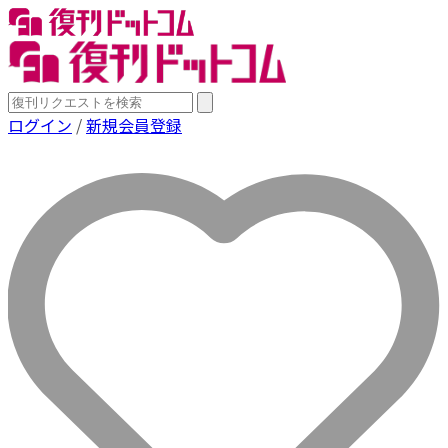
ログイン
/
新規会員登録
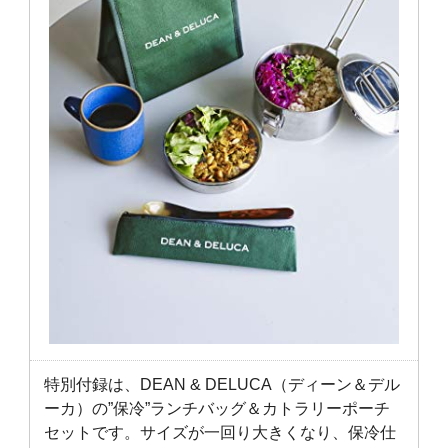
特別付録は、DEAN & DELUCA（ディーン＆デル
ーカ）の”保冷”ランチバッグ＆カトラリーポーチ
セットです。サイズが一回り大きくなり、保冷仕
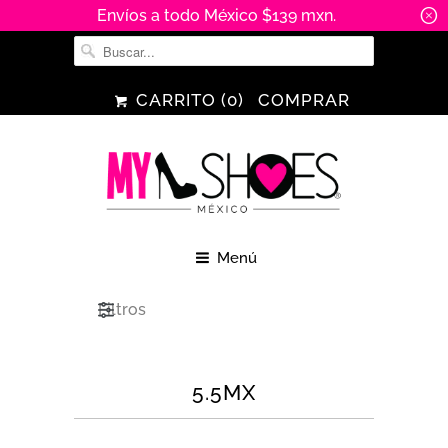
Envíos a todo México $139 mxn.
␡
CARRITO (
0
)
COMPRAR
Menú
Filtros
5.5MX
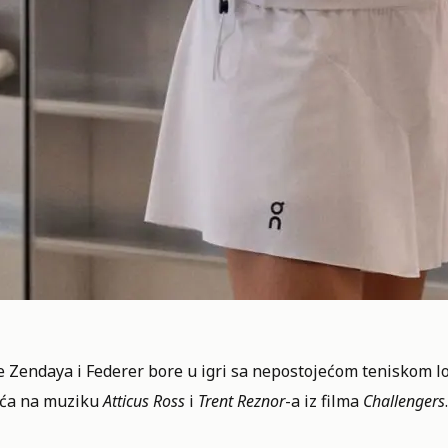
e Zendaya i Federer bore u igri sa nepostojećom teniskom 
ća na muziku
Atticus Ross
i
Trent Reznor
-a iz filma
Challengers
.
========================
TASK PROMPT
Reproduce all of the data exactly; the pictures do not belong in the copy.

RESPONSE AREA
ログイン
/
新規会員登録
特別付録は、DEAN & DELUCA（ディーン＆デル
ーカ）の”保冷”ランチバッグ＆カトラリーポーチ
セットです。サイズが一回り大きくなり、保冷仕
Envíos a todo México $139 mxn.
␡
CARRITO (
0
)
COMPRAR
Menú
Filtros
5.5MX
e Zendaya i Federer bore u igri sa nepostojećom teniskom 
ća na muziku
Atticus Ross
i
Trent Reznor
-a iz filma
Challengers
.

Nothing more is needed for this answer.